オール・スタジオセット、テクニカラー風に赤青黄緑のドレス、コール・ポーターやガーシュウィンのスタンダードナンバー、バークレイ様式や水中バレエ、アステアやジーン・ケリーになりきった振り付け。主要キャストとして若きブラナー自身も歌い踊り、かつてのMGMやRKOミュージカル映画愛がこれでもかと。もちろんシェイクスピア喜劇らしい台詞回しや道化役もしっかり活かし、一粒で二度美味しい贅沢な夢の劇場となっている。
そんなオマージュとしてはすごく微笑ましくて楽しいのだけど、歌とダンスのレヴェルで空回りは否めない…。お手本であるミュージカル映画と同じような振り付けや構図なので、どうしても差が目立っちゃう。ネイサン・レインやティモシー・スポールら安定感ある舞台俳優が脇で支えるものの、アリシア・シルヴァーストーンとかミュージカル向きの声じゃない人が多すぎた。
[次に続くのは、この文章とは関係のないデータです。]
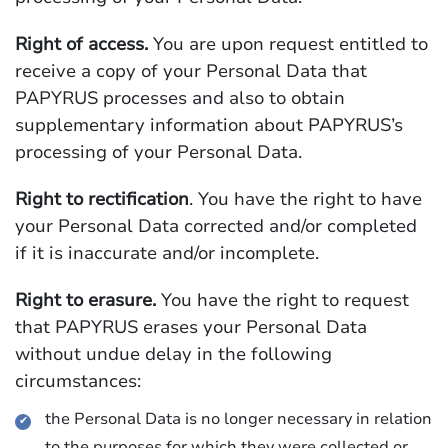
Right of access.
You are upon request entitled to
receive a copy of your Personal Data that
PAPYRUS processes and also to obtain
supplementary information about PAPYRUS’s
processing of your Personal Data.
Right to rectification
. You have the right to have
your Personal Data corrected and/or completed
if it is inaccurate and/or incomplete.
Right to erasure.
You have the right to request
that PAPYRUS erases your Personal Data
without undue delay in the following
circumstances:
the Personal Data is no longer necessary in relation
to the purposes for which they were collected or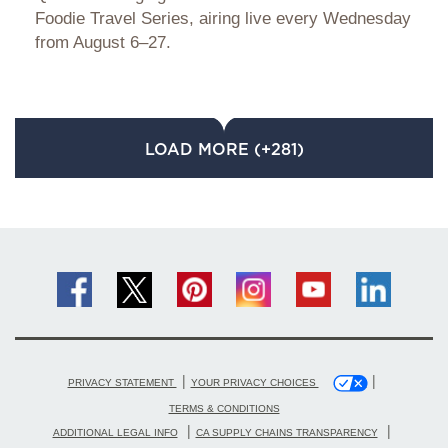
Foodie Travel Series, airing live every Wednesday
from August 6–27.
LOAD MORE (+281)
|
|
PRIVACY STATEMENT
YOUR PRIVACY CHOICES
TERMS & CONDITIONS
|
|
ADDITIONAL LEGAL INFO
CA SUPPLY CHAINS TRANSPARENCY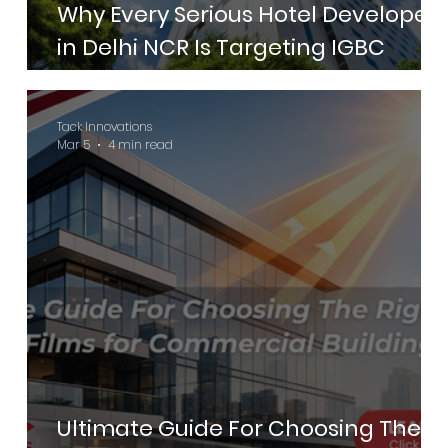
Why Every Serious Hotel Developer
in Delhi NCR Is Targeting IGBC
Green Hotels Certification in 2026
Tack Innovations
Mar 5
4 min read
Ultimate Guide For Choosing The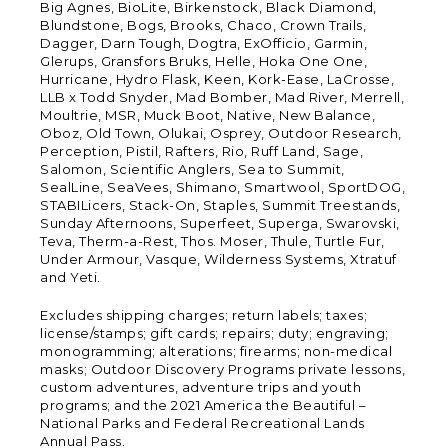
Big Agnes, BioLite, Birkenstock, Black Diamond,
Blundstone, Bogs, Brooks, Chaco, Crown Trails,
Dagger, Darn Tough, Dogtra, ExOfficio, Garmin,
Glerups, Gransfors Bruks, Helle, Hoka One One,
Hurricane, Hydro Flask, Keen, Kork-Ease, LaCrosse,
LLB x Todd Snyder, Mad Bomber, Mad River, Merrell,
Moultrie, MSR, Muck Boot, Native, New Balance,
Oboz, Old Town, Olukai, Osprey, Outdoor Research,
Perception, Pistil, Rafters, Rio, Ruff Land, Sage,
Salomon, Scientific Anglers, Sea to Summit,
SealLine, SeaVees, Shimano, Smartwool, SportDOG,
STABILicers, Stack-On, Staples, Summit Treestands,
Sunday Afternoons, Superfeet, Superga, Swarovski,
Teva, Therm-a-Rest, Thos. Moser, Thule, Turtle Fur,
Under Armour, Vasque, Wilderness Systems, Xtratuf
and Yeti.
Excludes shipping charges; return labels; taxes;
license/stamps; gift cards; repairs; duty; engraving;
monogramming; alterations; firearms; non-medical
masks; Outdoor Discovery Programs private lessons,
custom adventures, adventure trips and youth
programs; and the 2021 America the Beautiful –
National Parks and Federal Recreational Lands
Annual Pass.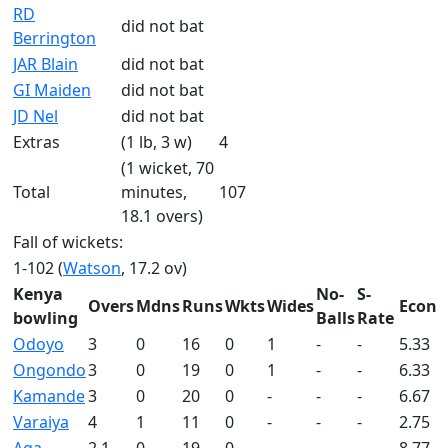
RD
did not bat
Berrington
JAR Blain
did not bat
GI Maiden
did not bat
JD Nel
did not bat
Extras
(1 lb, 3 w)
4
(1 wicket, 70
Total
minutes,
107
18.1 overs)
Fall of wickets:
1-102 (
Watson
, 17.2 ov)
Kenya
No-
S-
Overs
Mdns
Runs
Wkts
Wides
Econ
bowling
Balls
Rate
Odoyo
3
0
16
0
1
-
-
5.33
Ongondo
3
0
19
0
1
-
-
6.33
Kamande
3
0
20
0
-
-
-
6.67
Varaiya
4
1
11
0
-
-
-
2.75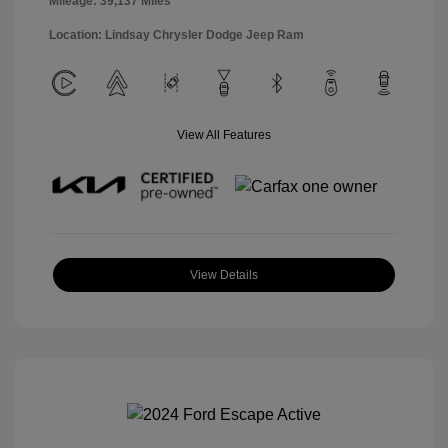
Mileage: 39,137 Miles
Location: Lindsay Chrysler Dodge Jeep Ram
View All Features
View Details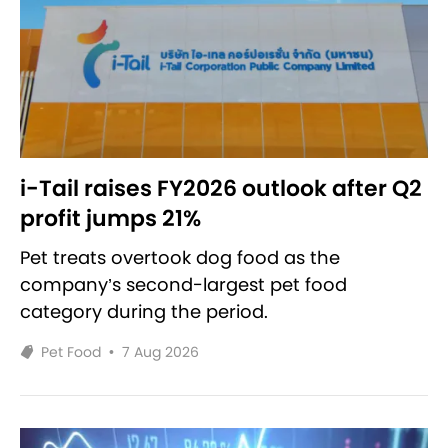
i-Tail raises FY2026 outlook after Q2
profit jumps 21%
Pet treats overtook dog food as the
company’s second-largest pet food
category during the period.
Pet Food
•
7 Aug 2026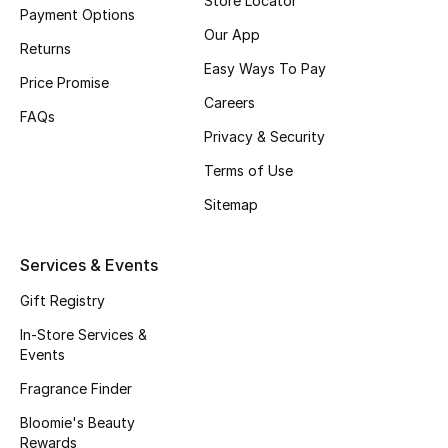
Store Locator
Payment Options
Our App
Returns
Easy Ways To Pay
Price Promise
Careers
FAQs
Privacy & Security
Terms of Use
Sitemap
Services & Events
Gift Registry
In-Store Services &
Events
Fragrance Finder
Bloomie's Beauty
Rewards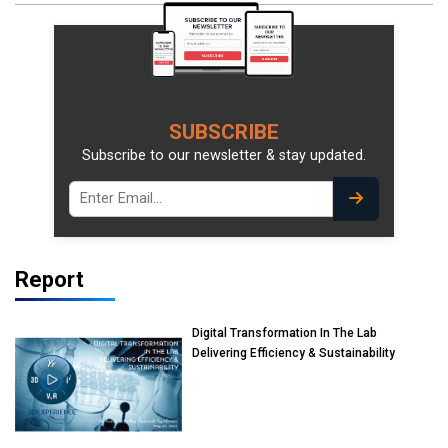
SUBSCRIBE
Subscribe to our newsletter & stay updated.
Report
Digital Transformation In The Lab
Delivering Efficiency & Sustainability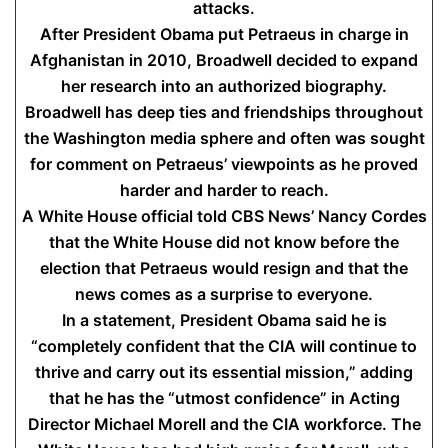
attacks.
After President Obama put Petraeus in charge in
Afghanistan in 2010, Broadwell decided to expand
her research into an authorized biography.
Broadwell has deep ties and friendships throughout
the Washington media sphere and often was sought
for comment on Petraeus’ viewpoints as he proved
harder and harder to reach.
A White House official told CBS News’ Nancy Cordes
that the White House did not know before the
election that Petraeus would resign and that the
news comes as a surprise to everyone.
In a statement, President Obama said he is
“completely confident that the CIA will continue to
thrive and carry out its essential mission,” adding
that he has the “utmost confidence” in Acting
Director Michael Morell and the CIA workforce. The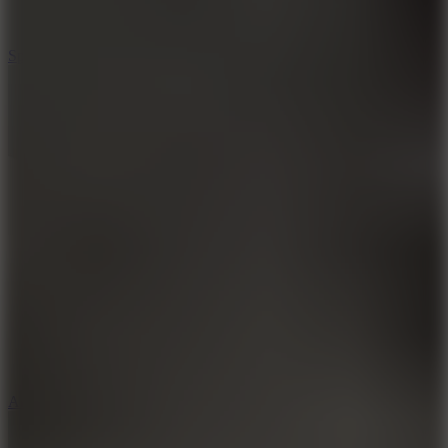
3
Spin Blast
5
Arcade Tennis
でも、2000年当時の若手オールスターは可愛らしくて貴重(アレッサンドロ・ニヴォラとエミリー・モーティマーはこれがきっかけで結婚したんだなあ)。また、大戦を背景に置くことで、他愛もない恋の駆け引き、ロマンティックな歌とダンスこそ価値があるのだと示すブラナーだった。ショウほど素敵な商売はない。